Detecting cognitive traits and occupational skills using EEG and machine learning algorithms
A new paper has been published by faculty members in the Q1 journal Scientific Reports.
Machine learning is widely used for classification tasks: for example, to detect various cognitive conditions or neurological diseases. Data are most often obtained using non-invasive methods, such as electroencephalograms (EEG). However, successfully detecting specific cognitive skills, such as maths skills, remains a challenge.
A new study conducted by scientists from the Department of Biology and Biotechnology at the National Research University Higher School of Economics, along with IHNA & NPh RAS (a partner institute of the Cognitive Neurobiology educational programme), compares several machine learning algorithms to classify individual EEGs recorded in volunteers during verbal and mathematical tasks. Participants were divided into two groups based on their education and occupation: maths and humanities professionals.

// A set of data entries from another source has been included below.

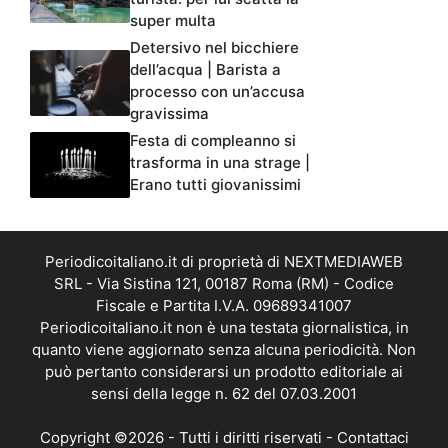
super multa
Detersivo nel bicchiere
dell’acqua | Barista a
processo con un’accusa
gravissima
Festa di compleanno si
trasforma in una strage |
Erano tutti giovanissimi
Periodicoitaliano.it di proprietà di NEXTMEDIAWEB
SRL - Via Sistina 121, 00187 Roma (RM) - Codice
Fiscale e Partita I.V.A. 09689341007
Periodicoitaliano.it non è una testata giornalistica, in
quanto viene aggiornato senza alcuna periodicità. Non
può pertanto considerarsi un prodotto editoriale ai
sensi della legge n. 62 del 07.03.2001
Copyright ©2026 - Tutti i diritti riservati -
Contattaci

Three different machine learning algorithms demonstrated high accuracy in identifying EEG recordings belonging to individuals from either the ‘maths’ or ‘humanities’ group. Co-author of the paper O.V. Martynova, academic head of the Cognitive Neurobiology Department at the National Research University Higher School of Economics, comments: “Our results show that machine learning methods can be used to recognize individual cognitive traits from bioelectrical brain activity.”